I don’t remember what was in my Discman on 9/11. That morning, I did what I had been doing for the previous two months, donning oversized headphones while riding the express bus from the outer reaches of Queens into midtown Manhattan. It was my my first office job out of college and I was making something resembling real money, enough to hit up a Sam Goody on my lunch break to cop a new release. On weekends, I’d head back in to visit comparatively cooler downtown shops like Mondo Kim’s and Other Music.
So that day it might’ve been Aaliyah’s Aaliyah, or Basement Jaxx’s Rooty, or Bjork’s Vespertine. But most likely, it was RZA’s second Bobby Digital outing Digital Bullet, which had dropped just two weeks earlier and became an obsession for me. Though many listeners were growing more wary about their Wu-Tang purchases following crushing solo disappointments like Raekwon’s Immobilarity, I jumped at the opportunity to hear what the Clan’s spiritual leader was up to. Though it sounded nothing like the prior year’s triumphant Wu-Tang Forever, 1998’s Bobby Digital In Stereo whet my appetite for RZA’s 2001 sequel with its off-kilter, keyboard-heavy vibes. From “B.O.B.B.Y.” through “Domestic Violence,” he proved to be a far stranger cat than the more overtly odd Ol’ Dirty Bastard, who appears in true manic form on “Kiss Of A Black Widow.”
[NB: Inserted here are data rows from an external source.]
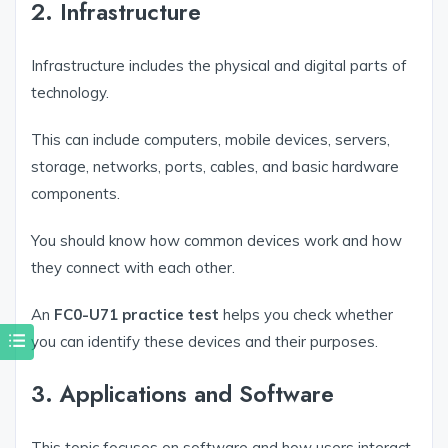
2. Infrastructure
Infrastructure includes the physical and digital parts of
technology.
This can include computers, mobile devices, servers,
storage, networks, ports, cables, and basic hardware
components.
You should know how common devices work and how
they connect with each other.
An
FC0-U71 practice test
helps you check whether
you can identify these devices and their purposes.
3. Applications and Software
This topic focuses on software and how users interact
So when Digital Bullet hit stores, I didn’t hesitate. Well, I may have waited for my check to arrive that Friday, but I definitely got my copy in the first week of release. Still, my material support for the RZA at full suggested retail price wasn’t enough to get the album to debut above its No. 24 Billboard 200 peak, what with Mary J. Blige’s No More Drama, Slipknot’s Iowa, and Aaliyah’s aforementioned eponymous set appearing in that same frame. But the bizarre, insular brilliance of this record—which I promise to devote an entire newsletter to someday—hooked me from the start, and kept me coming back to it on my weekday commutes again and again in the days and weeks to come, hoping to better understand it.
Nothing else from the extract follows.